DATA EXTRACTS:

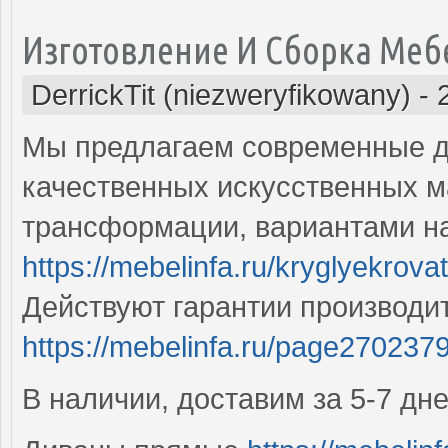
Изготовление И Сборка Меб
DerrickTit (niezweryfikowany)
-
Мы предлагаем современные д
качественных искусственных м
трансформации, вариантами на
https://mebelinfa.ru/kryglyekrovat
Действуют гарантии производи
https://mebelinfa.ru/page270237
В наличии, доставим за 5-7 дн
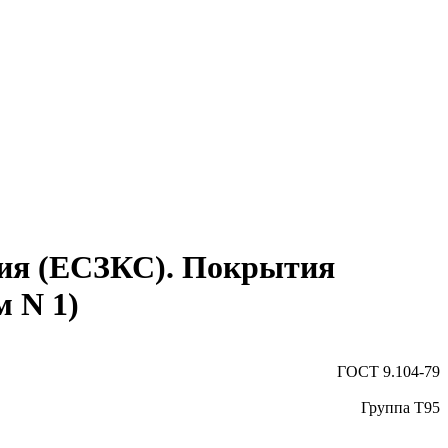
ния (ЕСЗКС). Покрытия
 N 1)
ГОСТ 9.104-79
Группа Т95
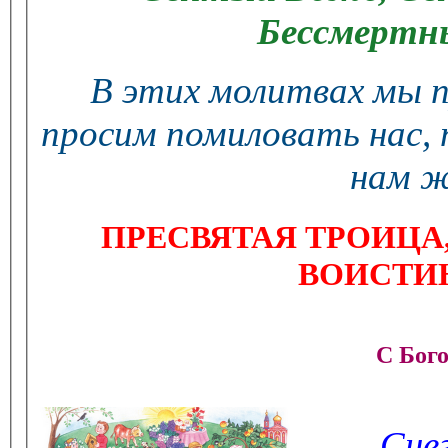
Бессмертн
В этих молитвах мы п
просим
помиловать нас, 
нам ж
ПРЕСВЯТАЯ ТРОИЦА,
ВОИСТИН
С Бого
Снег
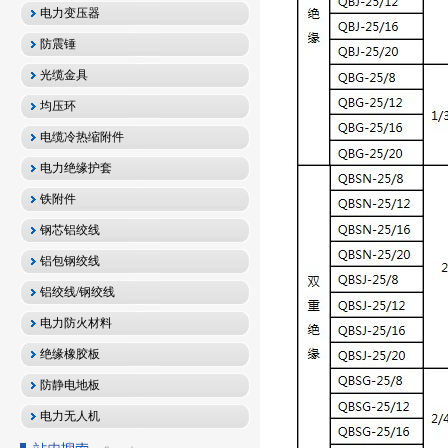
电力变压器
防震锤
光缆金具
均压环
电缆冷热缩附件
电力绝缘护套
铁附件
钢芯铝绞线
铝包钢绞线
铝绞线/钢绞线
电力防火材料
绝缘橡胶板
防静电地板
电力无人机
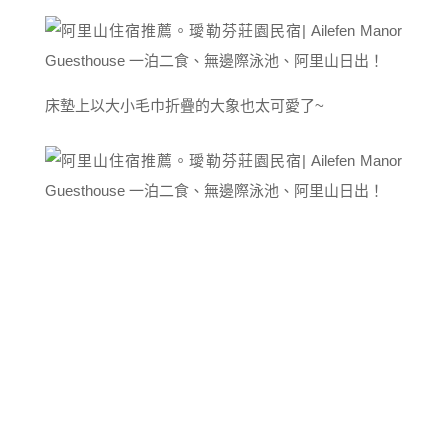
床墊上以大小毛巾折疊的大象也太可愛了~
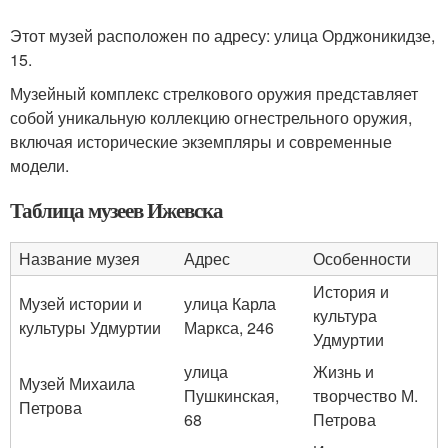
Этот музей расположен по адресу: улица Орджоникидзе,
15.
Музейный комплекс стрелкового оружия представляет
собой уникальную коллекцию огнестрельного оружия,
включая исторические экземпляры и современные
модели.
Таблица музеев Ижевска
Название музея
Адрес
Особенности
История и
Музей истории и
улица Карла
культура
культуры Удмуртии
Маркса, 246
Удмуртии
улица
Жизнь и
Музей Михаила
Пушкинская,
творчество М.
Петрова
68
Петрова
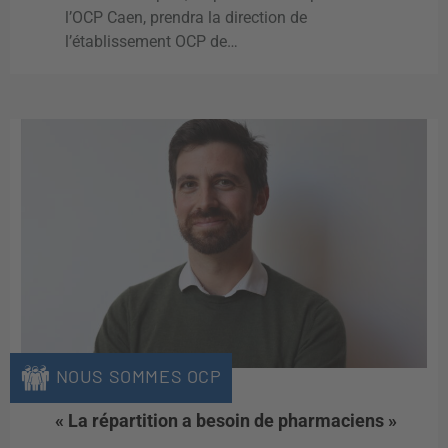
l’OCP Caen, prendra la direction de
l’établissement OCP de…
NOUS SOMMES OCP
« La répartition a besoin de pharmaciens »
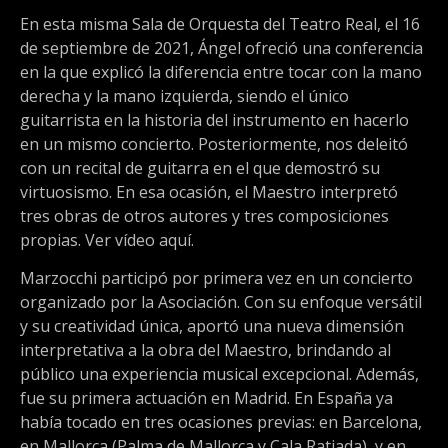
En esta misma Sala de Orquesta del Teatro Real, el 16
de septiembre de 2021, Ángel ofreció una conferencia
en la que explicó la diferencia entre tocar con la mano
derecha y la mano izquierda, siendo el único
guitarrista en la historia del instrumento en hacerlo
en un mismo concierto. Posteriormente, nos deleitó
con un recital de guitarra en el que demostró su
virtuosismo. En esa ocasión, el Maestro interpretó
tres obras de otros autores y tres composiciones
propias. Ver vídeo aquí.
Marzocchi participó por primera vez en un concierto
organizado por la Asociación. Con su enfoque versátil
y su creatividad única, aportó una nueva dimensión
interpretativa a la obra del Maestro, brindando al
público una experiencia musical excepcional. Además,
fue su primera actuación en Madrid. En España ya
había tocado en tres ocasiones previas: en Barcelona,
en Mallorca (Palma de Mallorca y Cala Ratjada), y en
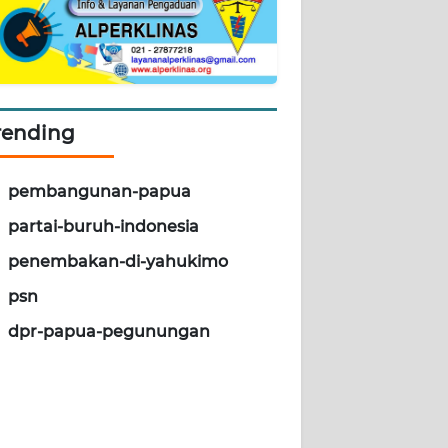
rending
pembangunan-papua
partai-buruh-indonesia
penembakan-di-yahukimo
psn
dpr-papua-pegunungan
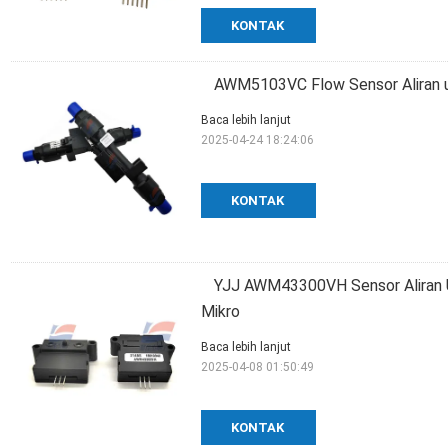
KONTAK
AWM5103VC Flow Sensor Aliran 
Baca lebih lanjut
2025-04-24 18:24:06
KONTAK
YJJ AWM43300VH Sensor Aliran U
Mikro
Baca lebih lanjut
2025-04-08 01:50:49
KONTAK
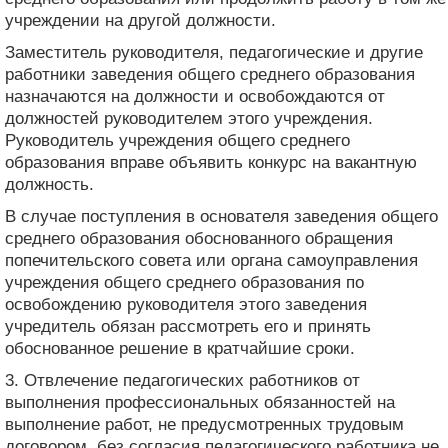
учреждении на другой должности.
Заместитель руководителя, педагогические и другие
работники заведения общего среднего образования
назначаются на должности и освобождаются от
должностей руководителем этого учреждения.
Руководитель учреждения общего среднего
образования вправе объявить конкурс на вакантную
должность.
В случае поступления в основателя заведения общего
среднего образования обоснованного обращения
попечительского совета или органа самоуправления
учреждения общего среднего образования по
освобождению руководителя этого заведения
учредитель обязан рассмотреть его и принять
обоснованное решение в кратчайшие сроки.
3. Отвлечение педагогических работников от
выполнения профессиональных обязанностей на
выполнение работ, не предусмотренных трудовым
договором, без согласия педагогического работника не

YOUR OBJECTIVE: Count the lines in the listing where the string "papua" appears, and give only the count.

ANSWER TO THIS EXERCISE: 2